I don't believe it's all mistrust.  Many/most people don't have a clue about real photography beyond their cellphone 'camera'.  They just don't understand all of the equipment let alone the theory of light.  People 'fear' what they don't understand, human nature I guess, too bad.


----------



## Lyncca (Oct 23, 2008)

I guess there is the good and bad of being a female.  The bad is that I don't feel safe to go to some areas that a male may, but on the other, people don't tend to think I am a terrorist or kidnapper either.

I see people watching me a lot, generally when I have a big telephoto lens attached to my camera or if I have a tripod for night photography, but I don't usually have anyone rude approach.  Mostly people come and talk to me and ask if I am from National Geographic or something similar, which is pretty funny.  If they only knew that if I were, my equipment would be seriously lacking!
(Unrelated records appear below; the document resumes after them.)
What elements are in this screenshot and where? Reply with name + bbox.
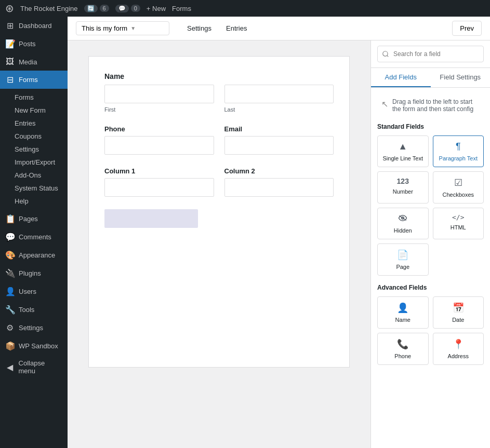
standard-fields-title: Standard Fields [377, 123, 484, 130]
sidebar-item-label: Users [19, 288, 36, 295]
name-field-icon: 👤 [397, 302, 408, 314]
last-name-input[interactable] [224, 85, 334, 103]
date-label: Date [452, 317, 464, 323]
sidebar-item-media[interactable]: 🖼 Media [0, 53, 68, 71]
submenu-system-status[interactable]: System Status [0, 182, 68, 195]
field-card-date[interactable]: 📅 Date [433, 296, 484, 329]
phone-field: Phone [104, 125, 214, 155]
new-item[interactable]: + New [147, 5, 166, 12]
chevron-down-icon: ▼ [130, 25, 136, 31]
sidebar-item-users[interactable]: 👤 Users [0, 282, 68, 301]
sidebar-item-posts[interactable]: 📝 Posts [0, 35, 68, 53]
html-icon: </> [452, 213, 464, 221]
field-card-phone[interactable]: 📞 Phone [377, 333, 429, 365]
email-field: Email [224, 125, 334, 155]
form-canvas: Name First Last Ph [68, 40, 370, 448]
collapse-menu-button[interactable]: ◀ Collapse menu [0, 355, 68, 379]
advanced-fields-grid: 👤 Name 📅 Date 📞 Phone 📍 [377, 296, 484, 365]
email-label: Email [224, 125, 334, 133]
field-card-name[interactable]: 👤 Name [377, 296, 429, 329]
settings-icon: ⚙ [5, 323, 15, 333]
sidebar-item-settings[interactable]: ⚙ Settings [0, 319, 68, 337]
sidebar-item-tools[interactable]: 🔧 Tools [0, 301, 68, 319]
form-toolbar: This is my form ▼ Settings Entries Prev [68, 17, 490, 40]
html-label: HTML [451, 224, 466, 230]
wp-logo[interactable]: ⊛ [5, 2, 14, 15]
address-icon: 📍 [453, 338, 464, 350]
forms-icon: ⊟ [5, 75, 15, 85]
tab-field-settings[interactable]: Field Settings [431, 68, 491, 87]
field-card-number[interactable]: 123 Number [377, 171, 429, 203]
phone-input[interactable] [104, 136, 214, 155]
first-name-input[interactable] [104, 85, 214, 103]
plugins-icon: 🔌 [5, 268, 15, 278]
entries-nav-item[interactable]: Entries [219, 20, 254, 36]
submenu-new-form[interactable]: New Form [0, 104, 68, 117]
date-icon: 📅 [453, 302, 464, 314]
form-selector-dropdown[interactable]: This is my form ▼ [76, 21, 169, 35]
sidebar-item-plugins[interactable]: 🔌 Plugins [0, 264, 68, 282]
sidebar-item-appearance[interactable]: 🎨 Appearance [0, 246, 68, 264]
standard-fields-grid: ▲ Single Line Text ¶ Paragraph Text 123 … [377, 135, 484, 276]
name-row-label: Name [104, 72, 334, 80]
submenu-add-ons[interactable]: Add-Ons [0, 169, 68, 182]
appearance-icon: 🎨 [5, 250, 15, 260]
name-field-label: Name [395, 317, 410, 323]
phone-field-label: Phone [394, 353, 411, 359]
field-card-address[interactable]: 📍 Address [433, 333, 484, 365]
column2-field: Column 2 [224, 167, 334, 197]
field-card-hidden[interactable]: Hidden [377, 208, 429, 239]
last-name-sublabel: Last [224, 106, 334, 113]
sidebar-item-label: Pages [19, 215, 38, 223]
phone-email-row: Phone Email [104, 125, 334, 155]
updates-item[interactable]: 🔄 6 [84, 5, 109, 12]
field-card-single-line[interactable]: ▲ Single Line Text [377, 135, 429, 167]
field-card-checkboxes[interactable]: ☑ Checkboxes [433, 171, 484, 203]
wpsandbox-icon: 📦 [5, 341, 15, 351]
site-name[interactable]: The Rocket Engine [20, 5, 78, 12]
sidebar-item-pages[interactable]: 📋 Pages [0, 210, 68, 228]
single-line-icon: ▲ [398, 141, 407, 152]
sidebar: ⊞ Dashboard 📝 Posts 🖼 Media ⊟ Forms Form… [0, 17, 68, 448]
preview-button[interactable]: Prev [452, 21, 482, 36]
page-icon: 📄 [397, 249, 408, 261]
name-row: First Last [104, 85, 334, 113]
sidebar-item-dashboard[interactable]: ⊞ Dashboard [0, 17, 68, 35]
last-name-field: Last [224, 85, 334, 113]
address-label: Address [448, 353, 469, 359]
submenu-import-export[interactable]: Import/Export [0, 156, 68, 169]
column2-label: Column 2 [224, 167, 334, 175]
sidebar-item-comments[interactable]: 💬 Comments [0, 228, 68, 246]
settings-nav-item[interactable]: Settings [180, 20, 219, 36]
right-panel: Add Fields Field Settings ↖ Drag a field… [370, 40, 490, 448]
drag-arrow-icon: ↖ [381, 99, 388, 109]
submenu-coupons[interactable]: Coupons [0, 130, 68, 143]
submenu-help[interactable]: Help [0, 195, 68, 208]
advanced-fields-title: Advanced Fields [377, 284, 484, 291]
users-icon: 👤 [5, 287, 15, 296]
sidebar-item-forms[interactable]: ⊟ Forms [0, 71, 68, 89]
submenu-settings[interactable]: Settings [0, 143, 68, 156]
field-card-html[interactable]: </> HTML [433, 208, 484, 239]
field-card-page[interactable]: 📄 Page [377, 243, 429, 276]
column2-input[interactable] [224, 178, 334, 197]
toolbar-nav: Settings Entries [180, 20, 254, 36]
tab-add-fields[interactable]: Add Fields [371, 68, 431, 87]
forms-bar-item[interactable]: Forms [172, 5, 191, 12]
content-area: This is my form ▼ Settings Entries Prev … [68, 17, 490, 448]
phone-field-icon: 📞 [397, 338, 408, 350]
email-input[interactable] [224, 136, 334, 155]
submenu-entries[interactable]: Entries [0, 117, 68, 130]
sidebar-item-wpsandbox[interactable]: 📦 WP Sandbox [0, 337, 68, 355]
first-name-sublabel: First [104, 106, 214, 113]
sidebar-item-label: Tools [19, 306, 34, 314]
field-card-paragraph[interactable]: ¶ Paragraph Text [433, 135, 484, 167]
number-label: Number [393, 188, 413, 195]
comments-item[interactable]: 💬 0 [115, 5, 140, 12]
submenu-forms[interactable]: Forms [0, 91, 68, 104]
column1-input[interactable] [104, 178, 214, 197]
number-icon: 123 [397, 177, 409, 185]
field-search-container [371, 40, 490, 68]
form-name: This is my form [82, 24, 127, 32]
field-search-input[interactable] [377, 46, 484, 62]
A lot of times I will show people pictures I take on the LCD. Then, they can see what I see, and many times this will bring about questions, so I explain to them about shutter speed, and the purpose of a tripod.  So, in the end, I get to blab about photography, meet someone new, and they learn something or at least see some cool photos


----------



## Jeremy Lim (Oct 23, 2008)

Like Jamie said, the first thing I thought when I read the title was, "Because everyone thinks everyone else is a pervert."  Though I get funny looks in public, I get the most crap from my friends.  I think the worst comment was, "You know, when you said you were bringing the camera, I didn't think you'd be humping it all night."  Blagh.

I live in Vancouver, so we get a large influx of Asian tourists and visitors.  I think I get away with some shots because people think I'm a tourist.  Being born and bred here, they couldn't be more wrong.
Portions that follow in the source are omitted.